Most of the losses are happening in western Antarctica, where warmer ocean waters are beginning to undermine glaciers that end at the sea.

Globally, sea levels are now rising at 4.5mm per year.  That's a huge increase from the middle of the 20th Century, when seas were rising by just 1.4mm per year.

About 1.3mm per year of that sea level rise is cause by thermal expansion, because sea water expands as it gets warmer.  But melting ice, in particular from Antarctica and Greenland has increased considerably.  Ice melt from Greenland contributed about 5% to sea level increases in 1993, but this had risen to 25% by 2012.

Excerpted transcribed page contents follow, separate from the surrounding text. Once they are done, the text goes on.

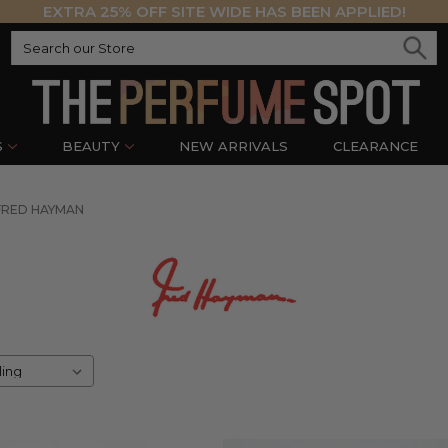
EXTRA 25% OFF SITE WIDE HAS BEEN APPLIED!
S
BEAUTY
NEW ARRIVALS
CLEARANCE
FRED HAYMAN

In worst case scenario models, scientists have predicted that ocean levels could rise globally by 0.9m to 1.5m by 2100.  The last time global average temperatures were 2-3C higher than they are today , sea levels were 25 metres higher.  Back then, 14,000 years in the past, global sea levels rose at a rate of around 1 metre every 20 years.  The Paris Climate Agreement aims to limit temperature increases to 'well below' 2C above pre-Industrial levels, but many countries are still struggling to come up with proposals on how to meet that target.

A metre in 20 years doesn't seem too bad until you realise that at least 10% of the world's population lives on land that will end up under those rising seas.  The sooner we all start to really tackle climate change, the better it will be.